Two RCC staff attended the International Supercomputing Conference (ISC 2023) in Hamburg, Germany last month.
RCC Chief Technology Officer Jake Carroll and RCC Senior Systems Administrator Ashley Wright were at the conference from 21–25 May alongside more than 3,300 other attendees.
ISC is the largest gathering of supercomputing practitioners, academics, researchers and technology suppliers in Europe. It is second in scale only to the IEEE ACM Supercomputing Conference held annually in the United States.
On Sunday, 20 May, before the conference officially began, Jake represented the Asia-Pacific region on the Dell HPC Community Day Sustainability panel.
The next day, Jake gave a presentation at the IBM Storage Scale User Group meeting on UQ and RCC's storage strategy, current challenges and upcoming projects. RCC and IBM work closely together as part of the IBM@UQ Centre of Excellence.
On Wednesday, 23 May, Jake and Ashley met with IBM's Storage Product executives and technical leadership team. In this 13-person round table session, they mapped out current challenges, planned work for the year ahead and developed goals in both storage and compute technologies.
Across the five days of the conference, Jake and Ashley attended other technology partner meetings, lectures, focus groups, Birds of Feather (BoF) talks, and panels to gain an insight and understanding of key trends in the industry that will shape the year ahead in research and advanced computing.

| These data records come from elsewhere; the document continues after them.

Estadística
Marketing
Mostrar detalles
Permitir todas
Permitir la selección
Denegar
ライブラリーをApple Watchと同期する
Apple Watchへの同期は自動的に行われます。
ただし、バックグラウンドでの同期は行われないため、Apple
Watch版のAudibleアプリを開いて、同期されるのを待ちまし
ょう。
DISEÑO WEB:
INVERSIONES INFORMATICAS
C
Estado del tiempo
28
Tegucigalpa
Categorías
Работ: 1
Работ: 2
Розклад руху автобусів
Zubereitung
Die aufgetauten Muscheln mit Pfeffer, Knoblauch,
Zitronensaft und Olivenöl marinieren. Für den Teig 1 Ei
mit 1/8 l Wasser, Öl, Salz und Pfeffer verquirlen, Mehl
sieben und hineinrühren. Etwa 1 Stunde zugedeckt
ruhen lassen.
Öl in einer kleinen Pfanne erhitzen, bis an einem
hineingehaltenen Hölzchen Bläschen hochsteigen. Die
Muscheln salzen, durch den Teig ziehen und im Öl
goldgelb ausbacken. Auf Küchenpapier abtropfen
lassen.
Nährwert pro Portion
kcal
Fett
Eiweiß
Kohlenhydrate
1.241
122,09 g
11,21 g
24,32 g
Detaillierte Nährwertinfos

Read Jake’s report below about the technology trends at the conference.
Technology trends at ISC 2023
By Jake Carroll, RCC Chief Technology Officer
A theme that continues through this year in almost all the keynote presentations, many of the BoF's and most vendor discussions was that energy consumption matters. It is becoming a critical factor in decision-making processes for how to buy, build and operate research computing infrastructure and supercomputing facilities. The sector is becoming very serious about reducing energy consumption.
Another very clear, but perhaps contentious message, is that hyperscale corporations now dominate the hardware design conversation. A few giant companies (Meta, Google, Amazon and Microsoft) appear to control hardware direction, fabrication and interconnect innovation. The number of companies willing to invest in building Exascale supercomputers is dwindling.
A key message shared by experts was that whilst the advanced computing community no longer has the financial ability to compete in the hardware design or engineering markets, alone, it does contribute innovative thinking, research problems that need solving and a willingness to drive change in implementation.
It is likely, in my opinion, that the future of supercomputing looks more like a co-design opportunity in conjunction with the hyperscalers, as opposed to supercomputing centres and researchers finding ways to build new CPUs or GPUs.
The rise of alternative architectures continues, with CPU technology company Arm dominating discussions. This year, the use of Arm in high-performance computing is less aspirational and more real as more diverse silicon options near production availability.
The main benefit Arm providers are promoting is that users will be able to do at least the same amount but use less power in the process.
In a world where the need for computing power is outstripping the ability to cool systems, coupled with environmental and sustainability concerns, these alternative CPU architectures are becoming important.
Finally, on the subject of software and hardware trends, several speakers suggested that researchers should rethink computational pipelines and hardware choice. By doing so, researchers may take advantage of heterogeneous hardware architectures.
In real terms for researchers, this might involve using accelerator technologies, application specific hardware and CPUs together in one workload. If researchers are to believe the claims of hardware and software vendors, this will be facilitated through high-level frameworks that abstract hardware-specific coding, leaving compilers and systems to decide where best to run each piece of code. Supercomputer users may see performance gains, power consumption and efficiency improvements and hopefully a better time to solution.
Some examples in kilometer-scale resolution weather forecasting shown this year at ISC 2023 included entire computationally intensive simulation codes being replaced by AI-type solvers, which produced a result that was as good, and in some cases better than what the original solver generated. This resulted in a speed-up of the execution of the task, but also saved power due to the use of pre-trained models.